In 2003, when the CSR concept was not yet widely recognised in Japan, Shimada was ordered by CEO Ghosn to establish a project team to compile and issue a sustainability report. As the project leader, she set up the Sustainability Group within the Public Relations Department and it became the foundation of today’s CSR initiatives at Nissan.
‘In fact, during the course of compiling the report, I came to believe that CSR could be a means of corporate governance. I see sustainability as a broader concept. Sustainability can help us review and re-evaluate all corporate activities from the viewpoints of all stakeholders and help us encourage employees to develop a social perspective. Compiling the report led to the identification of common ground shared by the company and society, which can secure sustainable growth. I think that a constant dialogue with society can make the company an organisation that is always learning.’
In charge of the issue of “The 1st sustainability report.”
The key words for the corporate citizenship activities and CSR initiatives to which Shimada devoted herself were ‘diversity’ and ‘a learning organisation’. They are key words that reflect the present times, that symbolise Nissan constantly taking on new challenges, and that mirror the personality of Kyoko Shimada.
‘Because I myself do not have particularly high competencies, I cannot move forward without support from experts around me. From the time that I joined Nissan until I retired, I kept learning from others.
‘My days at Nissan made me realise that I like to work with people. When different personalities get together, they teach me things that I was not aware of and I often have ideas I could not have come up with on my own. I am also impressed quite often by the different thinking and feelings of others.’
At present, rendering services for the promotion of art and culture at the Yokohama Arts Foundation.

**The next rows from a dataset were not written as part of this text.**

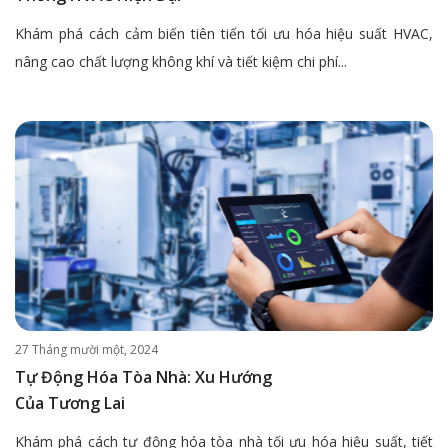
Khám phá cách cảm biến tiên tiến tối ưu hóa hiệu suất HVAC,
nâng cao chất lượng không khí và tiết kiệm chi phí...
27 Tháng mười một, 2024
Tự Động Hóa Tòa Nhà: Xu Hướng
Của Tương Lai
Khám phá cách tự động hóa tòa nhà tối ưu hóa hiệu suất, tiết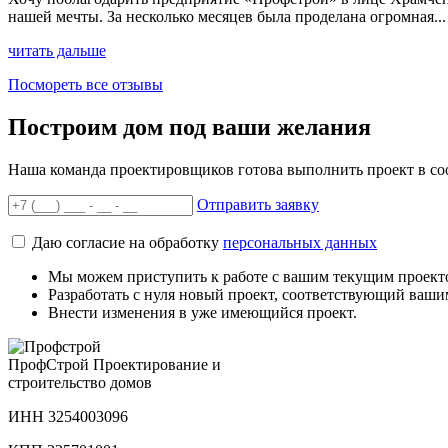
нашей мечты. За несколько месяцев была проделана огромная...
читать дальше
Посмореть все отзывы
Построим дом под ваши желания
Наша команда проектировщиков готова выполнить проект в со
Отправить заявку
Даю согласие на обработку
персональных данных
Мы можем приступить к работе с вашим текущим проект
Разработать с нуля новый проект, соответствующий ваши
Внести изменения в уже имеющийся проект.
Проф
Строй
Проектирование и
строительство домов
ИНН 3254003096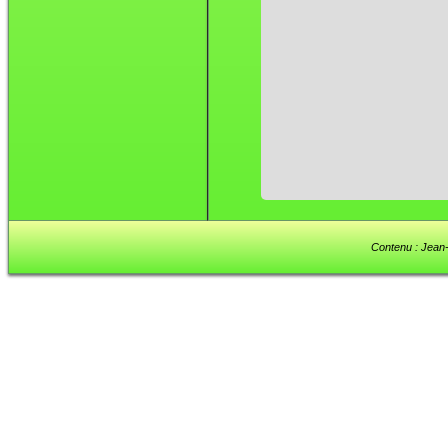
Contenu : Jean-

She spent 38 years at the company she joined with the idea that it would only be a temporary arrangement, staying until she reached retirement age. She pursued her assignments quietly and steadily and along the way, she established a record of achievements that invariably are qualified with such words as ‘the first woman’ or ‘the only woman’.
‘Of course I got frustrated. But when I think about it now, I know that I gained more than I lost. For instance, I was given a chance to try something new because they thought “a woman might bring a different sense and different abilities from a man”. Creating a precedent by myself was an exciting experience.’
Kyoko Shimada was always a pioneer, not only at Nissan but also in the Japanese automobile industry. Since retiring from Nissan, she has remained active as a person who is fond of working with people, assuming the posts of executive director of the Japan Women’s University and representative director of the Yokohama Arts Foundation, which operates 13 art-related facilities.
Shimada gave interview.
Profile of the writer
Sayuri Oka is a writer and editor who was born in Tokyo. She graduated from the College of Literature at Aoyama Gakuin University and became a high school teacher before joining Nigensha in 1990 as an editorial reporter for NAVI, an automotive magazine. Since 1995, when she became a freelance writer and editor, she has taken advantage of being a woman, a mother, and a housewife and written various articles about automobiles and other topics. Her activities cover a wide range of fields, including producing the official website of a university and advertisements.